> **WHAT IS NEEDED**:
Output range, inclusive: from the line containing "NEXT 10 (131, 60)" to the line containing "Website (optional) (235, 2365)". Restate those lines from the data below word for word and only those.

(Data items)
◆ ◆ ◆ ◆
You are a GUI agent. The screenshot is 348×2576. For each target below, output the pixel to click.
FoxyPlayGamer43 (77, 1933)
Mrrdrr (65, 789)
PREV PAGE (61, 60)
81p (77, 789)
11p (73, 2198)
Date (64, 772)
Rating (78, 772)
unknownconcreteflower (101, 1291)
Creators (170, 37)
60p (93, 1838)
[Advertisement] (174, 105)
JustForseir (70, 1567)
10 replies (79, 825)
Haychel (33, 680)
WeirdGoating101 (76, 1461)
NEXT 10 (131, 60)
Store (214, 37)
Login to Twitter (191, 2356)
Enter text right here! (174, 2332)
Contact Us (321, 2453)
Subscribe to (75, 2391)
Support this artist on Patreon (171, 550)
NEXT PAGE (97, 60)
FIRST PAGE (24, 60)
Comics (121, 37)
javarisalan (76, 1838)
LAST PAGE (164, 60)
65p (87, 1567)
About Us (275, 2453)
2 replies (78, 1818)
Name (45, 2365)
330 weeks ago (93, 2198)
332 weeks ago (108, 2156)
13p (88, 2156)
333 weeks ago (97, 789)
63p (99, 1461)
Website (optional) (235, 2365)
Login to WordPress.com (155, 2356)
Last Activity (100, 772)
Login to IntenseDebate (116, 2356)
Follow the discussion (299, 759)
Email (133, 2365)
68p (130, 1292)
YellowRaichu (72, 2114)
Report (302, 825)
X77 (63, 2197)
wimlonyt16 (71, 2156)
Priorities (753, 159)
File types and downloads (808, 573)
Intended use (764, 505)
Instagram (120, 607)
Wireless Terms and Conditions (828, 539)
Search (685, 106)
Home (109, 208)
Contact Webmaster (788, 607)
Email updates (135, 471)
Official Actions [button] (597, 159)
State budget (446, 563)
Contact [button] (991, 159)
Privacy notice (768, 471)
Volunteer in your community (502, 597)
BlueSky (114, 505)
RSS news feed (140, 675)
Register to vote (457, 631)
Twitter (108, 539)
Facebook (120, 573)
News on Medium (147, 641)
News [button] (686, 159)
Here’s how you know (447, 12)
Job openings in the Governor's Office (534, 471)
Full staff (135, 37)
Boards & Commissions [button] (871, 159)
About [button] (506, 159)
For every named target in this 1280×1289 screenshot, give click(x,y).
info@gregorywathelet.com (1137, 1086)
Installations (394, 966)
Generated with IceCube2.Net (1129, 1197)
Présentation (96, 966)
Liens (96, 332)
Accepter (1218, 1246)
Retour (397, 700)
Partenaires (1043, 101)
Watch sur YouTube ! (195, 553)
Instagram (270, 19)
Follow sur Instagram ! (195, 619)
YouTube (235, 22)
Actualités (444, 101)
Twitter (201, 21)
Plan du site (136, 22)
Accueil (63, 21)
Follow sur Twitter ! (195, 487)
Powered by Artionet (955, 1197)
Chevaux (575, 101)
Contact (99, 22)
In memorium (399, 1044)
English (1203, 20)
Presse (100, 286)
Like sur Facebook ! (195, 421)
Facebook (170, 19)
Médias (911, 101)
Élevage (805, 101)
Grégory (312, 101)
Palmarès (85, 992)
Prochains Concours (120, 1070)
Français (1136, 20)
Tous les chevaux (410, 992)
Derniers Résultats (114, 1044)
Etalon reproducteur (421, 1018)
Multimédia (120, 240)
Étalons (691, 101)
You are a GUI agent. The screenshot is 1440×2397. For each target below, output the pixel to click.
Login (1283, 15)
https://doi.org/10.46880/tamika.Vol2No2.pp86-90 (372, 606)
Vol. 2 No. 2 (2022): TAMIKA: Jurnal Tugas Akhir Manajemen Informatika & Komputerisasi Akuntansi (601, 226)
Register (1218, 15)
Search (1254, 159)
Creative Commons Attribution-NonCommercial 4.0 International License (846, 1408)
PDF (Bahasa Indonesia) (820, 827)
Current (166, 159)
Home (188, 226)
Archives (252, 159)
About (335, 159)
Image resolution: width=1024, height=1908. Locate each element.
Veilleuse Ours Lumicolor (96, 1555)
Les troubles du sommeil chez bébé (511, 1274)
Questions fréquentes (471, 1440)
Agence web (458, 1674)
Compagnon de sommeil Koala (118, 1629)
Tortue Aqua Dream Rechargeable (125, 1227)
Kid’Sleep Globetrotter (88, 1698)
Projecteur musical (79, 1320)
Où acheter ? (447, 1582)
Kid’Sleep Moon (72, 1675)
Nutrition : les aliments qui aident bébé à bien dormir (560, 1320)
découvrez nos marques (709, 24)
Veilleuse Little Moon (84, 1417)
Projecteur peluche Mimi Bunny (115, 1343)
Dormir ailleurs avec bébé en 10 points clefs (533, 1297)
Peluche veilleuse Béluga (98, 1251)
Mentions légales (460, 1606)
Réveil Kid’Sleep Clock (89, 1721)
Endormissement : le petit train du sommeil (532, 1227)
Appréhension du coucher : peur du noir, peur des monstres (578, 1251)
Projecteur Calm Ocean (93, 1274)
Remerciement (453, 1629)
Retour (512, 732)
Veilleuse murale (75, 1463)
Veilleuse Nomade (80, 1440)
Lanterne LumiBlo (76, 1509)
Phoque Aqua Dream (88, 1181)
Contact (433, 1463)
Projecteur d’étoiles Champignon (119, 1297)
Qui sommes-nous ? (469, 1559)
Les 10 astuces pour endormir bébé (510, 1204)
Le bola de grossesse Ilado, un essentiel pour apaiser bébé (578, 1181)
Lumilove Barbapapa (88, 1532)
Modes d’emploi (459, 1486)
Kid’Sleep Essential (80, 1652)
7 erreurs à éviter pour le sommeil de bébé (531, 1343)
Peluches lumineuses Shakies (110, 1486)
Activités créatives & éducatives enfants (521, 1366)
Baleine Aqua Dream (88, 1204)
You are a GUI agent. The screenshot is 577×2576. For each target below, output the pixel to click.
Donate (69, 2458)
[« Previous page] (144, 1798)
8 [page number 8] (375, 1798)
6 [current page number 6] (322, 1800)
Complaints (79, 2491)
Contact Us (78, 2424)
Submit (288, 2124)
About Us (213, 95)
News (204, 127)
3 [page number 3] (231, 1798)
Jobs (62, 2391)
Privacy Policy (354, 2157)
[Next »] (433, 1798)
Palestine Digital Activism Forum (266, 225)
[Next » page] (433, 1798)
◆ ◆ ◆ ◆
> **ANSWER TO THE PROBLEM**:
NEXT 10 (131, 60)
Store (214, 37)
Login to Twitter (191, 2356)
Enter text right here! (174, 2332)
Contact Us (321, 2453)
Subscribe to (75, 2391)
Support this artist on Patreon (171, 550)
NEXT PAGE (97, 60)
FIRST PAGE (24, 60)
Comics (121, 37)
javarisalan (76, 1838)
LAST PAGE (164, 60)
65p (87, 1567)
About Us (275, 2453)
2 replies (78, 1818)
Name (45, 2365)
330 weeks ago (93, 2198)
332 weeks ago (108, 2156)
13p (88, 2156)
333 weeks ago (97, 789)
63p (99, 1461)
Website (optional) (235, 2365)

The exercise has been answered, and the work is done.